Em perspectiva contrária, algumas pesquisas apontam que as pessoas tendem a se reunir em grupos de pessoas com as mesmas opiniões (likeminded) e evitar pessoas que pensam diferente (nonlikeminded). Tal fenômeno seria possível porque na internet pode-se

selecionar a que tipo de conteúdo se expor e a que tipo de discussão tomar parte. E, com isso, as pessoas acabariam optando por consumir informações e discutir entre iguais, isto é, entre pessoas com as mesmas perspectivas de mundo. Assim, haveria um risco da internet contribuir para a fragmentação da política ao tempo que diminui a diversidade das perspectivas políticas com as quais se tem contato (DOWNEY, FENTON, 2003; KUSHIN, KITCHENER, 2009; MEDAGLIA, 2012).

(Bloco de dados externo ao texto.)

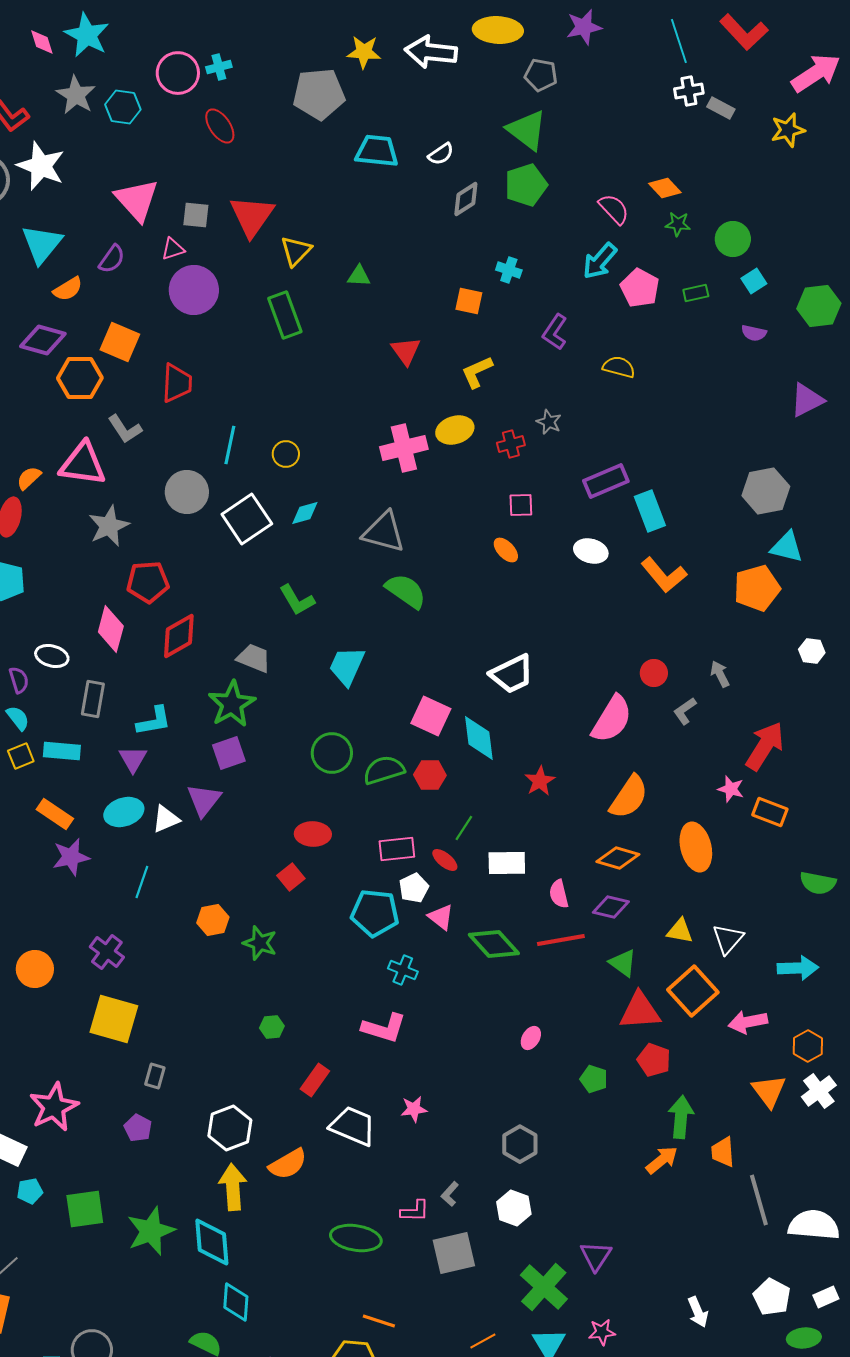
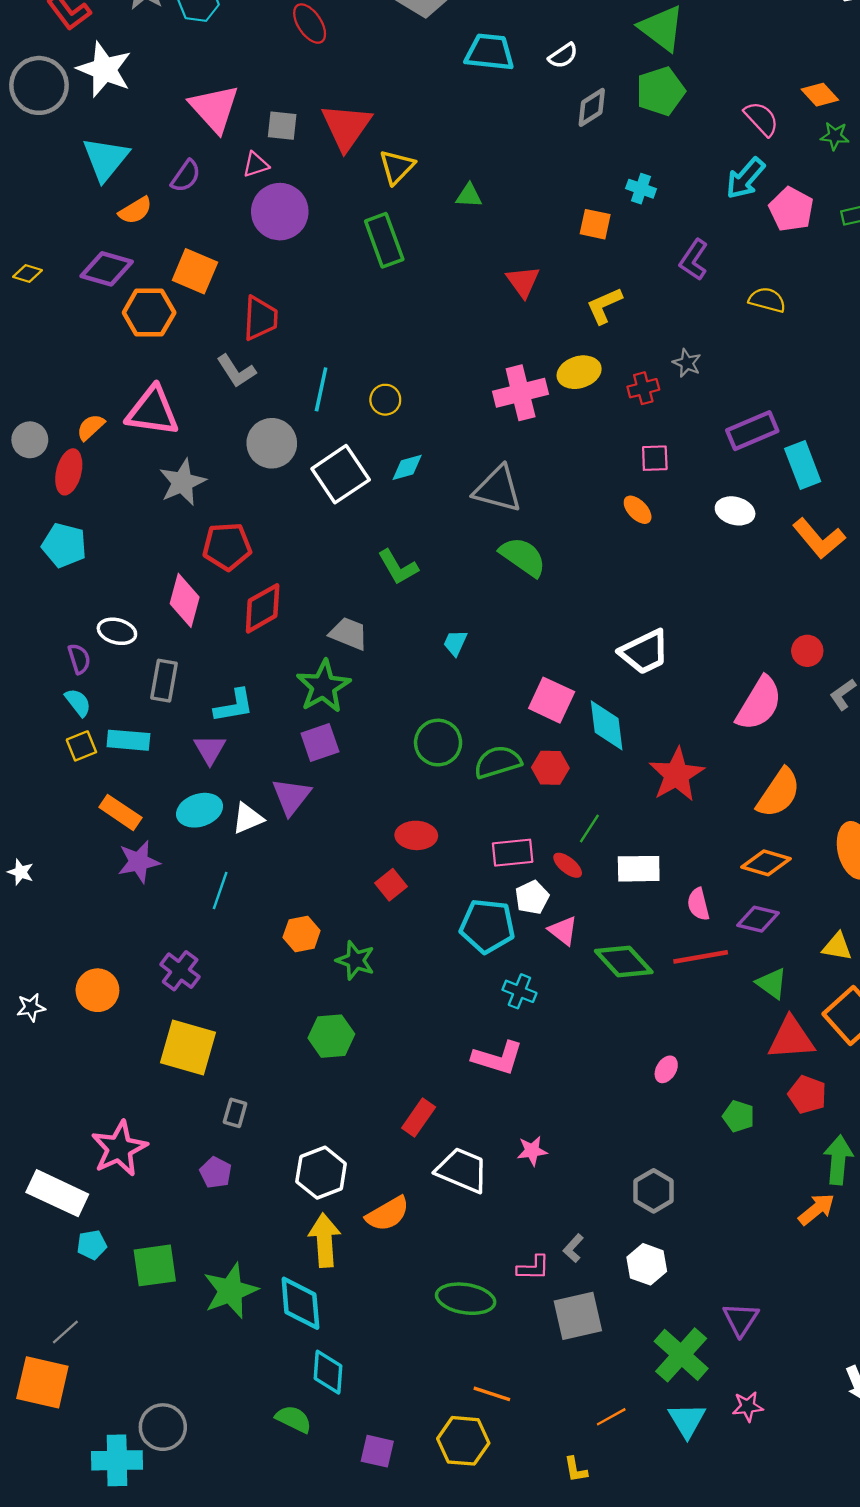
gray L-shape: (125, 429) -> (236, 371), moved
cyan trapezoid: (347, 666) -> (455, 643), size x0.6
red star: (540, 781) -> (677, 775), size x1.6
green hexagon: (272, 1027) -> (331, 1036), moved, size x1.6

Kushin e Kitchener (2009) citam o exemplo do Facebook que facilita a exposição de opiniões e viabiliza a discussão política, mas também pode possibilitar que os indivíduos formem círculos de iguais e adotem posições polarizadas ou insultem quem adota uma posição contrária. A maioria dos estudos ainda não apresentam resultados seguros, uma vez que, na maioria das vezes, se faz estudos de casos particulares. Por um lado, há um indicativo de pouca pluralidade entre os membros dos grupos. Mas, por outro, há indicativos de uma maior pluralidade entre os grupos. Pessoas com opinião divergente podem facilmente localizar outros grupos sobre o tema com opiniões convergentes e assim compartilhar a opinião em um ambiente favorável, o que possibilita a formação e manutenção de distintos círculos. “Any member who does not find a group that conforms to their perspective has the ability to establish a new group to promote their view and recruit likeminded members” (KUSHIN, KITCHENER, 2009, p. 9). Com isso, mesmo que o debate direto fique limitado, ao longo do tempo os indivíduos e grupos podem apresentar argumentos racionalizados na disputa por visibilidade e pelo modo que se falar (enquadramento) das questões sociais que lhes dizem respeito. Então, nestes momentos, possíveis ganhos deliberativos podem ser verificados. Há também evidências de que mesmo com a ocorrência de agrupamentos de pessoas com posições políticas homogêneas a internet mostra-se muito eficiente para a circulação de contra-discursos ou discursos com perspectivas diferentes da dominante (DAHLBERG, 2007; DOWNEY, FENTON, 2003).